Louis XIV n’offre pas d’abord des trésors à celui qui sauvera M. de Luxembourg ; il dit ce simple mot humain : Faites comme pour moi-même. Ce sont là de rares moments dans sa vie de roi trop asiatique et trop idolâtré : il n’est que plus juste d’en tenir compte.
La campagne de 1692 fut la dernière de Louis XIV qui mérite ce nom ; car celle de l’année suivante ne parut qu’un voyage brusquement interrompu. Parti de Versailles le 18 mai 1693 pour l’armée de Flandre, Louis XIV, plus lent qu’à l’ordinaire, n’ayant rien arrêté de précis et s’étant, trouvé pendant quelques jours malade au Quesnoy, fait mine de s’avancer du côté de Liège ; puis tout d’un coup, le 9 juin, au camp de Gembloux, il déclare qu’il s’cn retourne à Versailles. Cette résolution soudaine étonna beaucoup. Le roi ne se montrait pas en cela fidèle à son principe, qui était de ne point s’en retourner sans avoir fait quelque chose. Il renonce désormais à être général et à aller de sa personne à la guerre. Jusque-là, quand il l’avait fait, ç’avait été très honorablement, bien que toujours dans son rôle de roi. Il ne cherchait point les périls, mais aussi il ne les évitait pas. Dangeau, pas plus en cette dernière occasion qu’en aucune autre, ne se permet le moindre commentaire : mais ce qu’il y a d’un peu lourd ou de peu svelte jusque dans la force et la grandeur de Louis XIV, paraît bien dans le détail journalier de sa relation. Cet appesantissement en partie physique qui augmentait avec l’âge, cet enchaînement aux habitudes, ce besoin d’avoir toujours autour de soi une grosse Cour, finirent par retenir le monarque à Versailles et dans ses maisons.

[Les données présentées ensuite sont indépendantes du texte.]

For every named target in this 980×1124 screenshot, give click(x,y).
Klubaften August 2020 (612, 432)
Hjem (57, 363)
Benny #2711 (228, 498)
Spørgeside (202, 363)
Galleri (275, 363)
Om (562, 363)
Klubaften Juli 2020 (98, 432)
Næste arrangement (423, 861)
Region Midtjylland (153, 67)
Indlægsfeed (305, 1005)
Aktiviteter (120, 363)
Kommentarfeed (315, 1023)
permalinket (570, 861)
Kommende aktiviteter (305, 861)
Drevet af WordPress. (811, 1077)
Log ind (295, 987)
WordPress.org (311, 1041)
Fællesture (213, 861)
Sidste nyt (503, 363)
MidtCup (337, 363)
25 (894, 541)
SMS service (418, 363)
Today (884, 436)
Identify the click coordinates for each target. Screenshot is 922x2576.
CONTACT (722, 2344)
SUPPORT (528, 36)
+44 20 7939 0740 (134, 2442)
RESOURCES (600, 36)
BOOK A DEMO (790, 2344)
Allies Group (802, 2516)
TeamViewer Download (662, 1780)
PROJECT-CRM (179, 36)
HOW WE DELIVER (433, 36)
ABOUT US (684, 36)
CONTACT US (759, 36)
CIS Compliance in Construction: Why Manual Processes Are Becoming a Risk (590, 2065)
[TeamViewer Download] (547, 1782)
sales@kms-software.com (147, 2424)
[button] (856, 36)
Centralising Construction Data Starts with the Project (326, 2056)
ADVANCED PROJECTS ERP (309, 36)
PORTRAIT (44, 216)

Si l’espace me le permettait, j’aurais à noter, dans le tome Ve, les teintes plus sombres qui se laissent apercevoir à travers l’uniformité officielle et l’impassibilité souriante de Dangeau. Ainsi on ne joue plus tant à la Cour ; la santé du roi se dérange plus souvent, quoiqu’à chaque indisposition Dangeau prenne soin de nous rassurer. Les gouttes, les fièvres, aidées des médecines de précaution dont Fagon abuse, tournent en habitude chez Louis XIV, malgré son fonds d’excellente constitution. En même temps les impôts augmentent ; les capitations ne rendent qu’avec lenteur. Le roi, qui a retranché une moitié sur les étrennes de ses enfants (1694) et deux cents chevaux de son écurie, cherche à étendre ses économies sur tout ce qui est dépenses de luxe, et sur les courriers que les généraux multipliaient sans nécessité pour la moindre affaire, et sur les Gobelins dont on a congédié tous les ouvriers. On ne paye plus l’Académie des sciences, ni « la petite académie que M. Bignon avait fait établir pour la description des arts », celle qui est devenue l’Académie des inscriptions. Même au travers du Dangeau, cela s’entend, tout crie misère. Des désertions, des révoltes dans les troupes se font sentir. Les nouvelles levées d’hommes sont de plus en plus difficiles, et d’odieux recruteurs y emploient la violence à l’insu du roi. Il est temps, c’est l’impression qu’on a, que la paix se fasse, et que le traité de Riswick arrive pour procurer à la France un intervalle de repos qui, malheureusement, ne sera pas assez long.
Les anecdotes, les portraits et croquis qu’on pourrait extraire de ces derniers volumes seraient sans fin, et Saint-Simon se greffant sur Dangeau produit des fruits qui ont une saveur tout à fait neuve. J’ai remarqué plus d’une jolie anecdote, une entre autres, toute littéraire, qui montre que ce n’est pas seulement de nos jours que l’ironie s’est glissée sous un air d’éloge dans le discours d’un directeur de l’Académie française recevant un nouveau confrère. Elle mérite d’être présentée dans tout son développement, et je la réserve pour samedi prochain60.